The Davis County Sheriff’s Office on Monday debuted a new iris-scanning technology it will use to track and identify convicted criminals. It also could be used to find missing children or senior citizens.

The Davis sheriff’s office is the first of 45 sheriff’s offices nationwide to receive the technology, which uses a camera to take a high-quality image of the colored portion of the eye that surrounds the black pupil.
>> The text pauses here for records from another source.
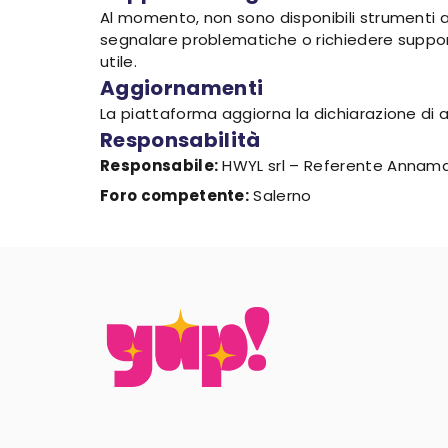
Al momento, non sono disponibili strumenti al
segnalare problematiche o richiedere suppor
utile.
Aggiornamenti
La piattaforma aggiorna la dichiarazione di 
Responsabilità
Responsabile:
HWYL srl – Referente Annama
Foro competente:
Salerno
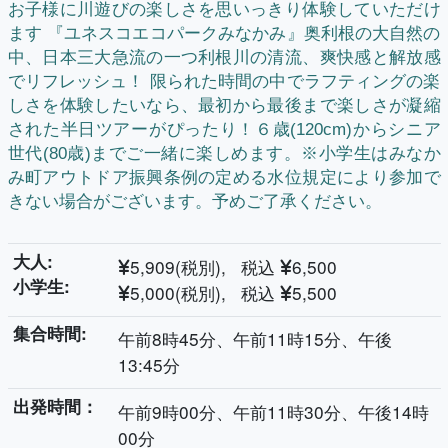
お子様に川遊びの楽しさを思いっきり体験していただけ
ます 『ユネスコエコパークみなかみ』奥利根の大自然の
中、日本三大急流の一つ利根川の清流、爽快感と解放感
でリフレッシュ！ 限られた時間の中でラフティングの楽
しさを体験したいなら、最初から最後まで楽しさが凝縮
された半日ツアーがぴったり！６歳(120cm)からシニア
世代(80歳)までご一緒に楽しめます。※小学生はみなか
み町アウトドア振興条例の定める水位規定により参加で
きない場合がございます。予めご了承ください。
大人:
5,909(税別), 税込
6,500
小学生:
5,000(税別), 税込
5,500
集合時間:
午前8時45分、午前11時15分、午後
13:45分
出発時間：
午前9時00分、午前11時30分、午後14時
00分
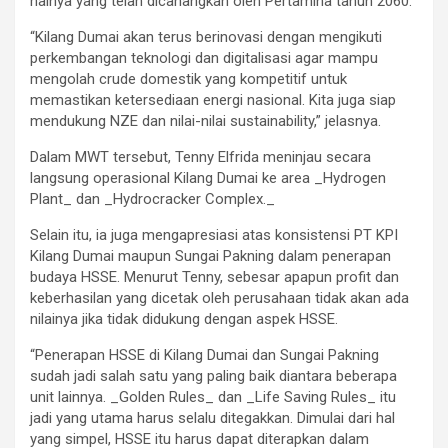
halnya yang telah dicanangkan oleh Pertamina tahun 2060.
“Kilang Dumai akan terus berinovasi dengan mengikuti
perkembangan teknologi dan digitalisasi agar mampu
mengolah crude domestik yang kompetitif untuk
memastikan ketersediaan energi nasional. Kita juga siap
mendukung NZE dan nilai-nilai sustainability,” jelasnya.
Dalam MWT tersebut, Tenny Elfrida meninjau secara
langsung operasional Kilang Dumai ke area _Hydrogen
Plant_ dan _Hydrocracker Complex._
Selain itu, ia juga mengapresiasi atas konsistensi PT KPI
Kilang Dumai maupun Sungai Pakning dalam penerapan
budaya HSSE. Menurut Tenny, sebesar apapun profit dan
keberhasilan yang dicetak oleh perusahaan tidak akan ada
nilainya jika tidak didukung dengan aspek HSSE.
“Penerapan HSSE di Kilang Dumai dan Sungai Pakning
sudah jadi salah satu yang paling baik diantara beberapa
unit lainnya. _Golden Rules_ dan _Life Saving Rules_ itu
jadi yang utama harus selalu ditegakkan. Dimulai dari hal
yang simpel, HSSE itu harus dapat diterapkan dalam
Images are scanned into a computer and become part of an online national database to which Davis County also has gained access. A $10,000 U.S. Department of Justice grant through the National Sheriffs’ Association paid for the technology.

“We’re anxious to start using this new high-tech tool,” Sheriff Bud Cox said.

Iris scanning will help public-safety agencies identify and track criminals more quickly, effectively and easily than traditional methods of fingerprinting or testing DNA, said BI2 Technologies President Sean Mullin, whose company makes the equipment.

Iris scanning produces more precise biological information than fingerprinting, he said, adding finger pads can be altered to change the print. The database increases “the ability to share data not just in Utah and not just in the region, but across the United States,” Mullin said.

The technology’s use has grown during the past four years. It now is used in nearly 200 agencies across the country, he said, noting there are nearly 300,000 convicted criminals in the database.Davis County said it will begin scanning the eyes of Davis County Jail inmates. It also will make the technology available to families who’d like their children’s or elderly parents’ information to be part of the nationwide database for use if they become lost or confused and unable to identify themselves.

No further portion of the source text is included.